The IMU sensors can be used when you are indoors and/or GPS isn't available, and can help improve the accuracy of GPS information when you are outdoors.
Here's the patent:
Walking stick with IMU
Invented by Daniel Jason Ratner and Russell Leigh Smith
Assigned to Google
United States Patent 8,467,674
Granted June 18, 2013
Filed: September 21, 2011
An elongated member is provided with one or more imaging sensors, location sensors, and a switch in its bottom end. For example, in an embodiment the elongated member may be a walking stick and the one or more imaging sensors may be one or more cameras Such a walking stick takes pictures of its surrounding environment and keeps records of its location when the switch touches the ground, so that the pictures and location information can be used to create a virtual simulation of the area that a user of the walking stick has walked through.
The images from the patent show a traditional looking camera at the top of the stick, but the patent mentions that other types of imaging sensors could be used as well.
The patent concludes by telling us that while this walking stick device could supply a stream of photos, those could be stitched together virtually to create a video as well.
Such a method of operation is advantageous in that it provides a stable base for the one or more cameras by causing the walking stick to act as a monopod. Moreover, because users will generally have fairly regular strides, pictures of the surroundings of the area surrounding the walking stick will be taken at regular intervals.
This provides for acquiring data which is appropriate for a virtual simulation the environment of the walking stick, because the image data can be transformed and combined to yield an interactive simulation of the environment of the walking stick.

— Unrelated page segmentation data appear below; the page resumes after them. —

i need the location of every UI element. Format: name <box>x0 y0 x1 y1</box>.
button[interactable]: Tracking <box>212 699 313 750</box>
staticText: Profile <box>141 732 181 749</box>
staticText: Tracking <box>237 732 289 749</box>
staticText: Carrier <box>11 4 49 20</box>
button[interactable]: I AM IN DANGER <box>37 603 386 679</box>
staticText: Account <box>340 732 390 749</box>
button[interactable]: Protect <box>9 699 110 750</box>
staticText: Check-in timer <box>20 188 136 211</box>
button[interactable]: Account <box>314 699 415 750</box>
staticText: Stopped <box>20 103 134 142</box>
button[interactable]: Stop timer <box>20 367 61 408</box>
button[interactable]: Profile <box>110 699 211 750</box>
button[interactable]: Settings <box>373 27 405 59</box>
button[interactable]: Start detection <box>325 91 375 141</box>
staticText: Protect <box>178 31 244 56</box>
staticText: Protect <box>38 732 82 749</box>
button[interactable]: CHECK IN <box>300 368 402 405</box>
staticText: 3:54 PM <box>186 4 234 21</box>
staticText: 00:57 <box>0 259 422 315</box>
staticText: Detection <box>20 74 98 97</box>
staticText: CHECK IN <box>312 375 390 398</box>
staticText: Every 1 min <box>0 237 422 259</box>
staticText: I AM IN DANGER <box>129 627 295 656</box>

Furthermore, time stamps and location information from a GPS or IMU can improve the quality of the virtual environment data still further, by aiding virtual environment application 240 in combining the pieces of image data into a virtual environment visualization.
When I saw the title to this patent, I was actually taken a little aback with the low tech nature of the invention. But when we start thinking about all of the ways that Google may gather information in the world around us, from Streetview cars, trykes, snowmobiles, backpack cameras, boats, submarines, self-driving cars, Google Glass, and more, it's probably not surprising to see them cover another method that might seem to be much more low key.
Just as Googlebot crawls the World Wide Web, Google is finding new ways to capture and collect information from the world around us.
Given that people from Google engage in activities such as Climbing Mt. Kilimanjaro, maybe it shouldn't have come as a surprise that Google patented a walking stick. Especially one with sensors in it.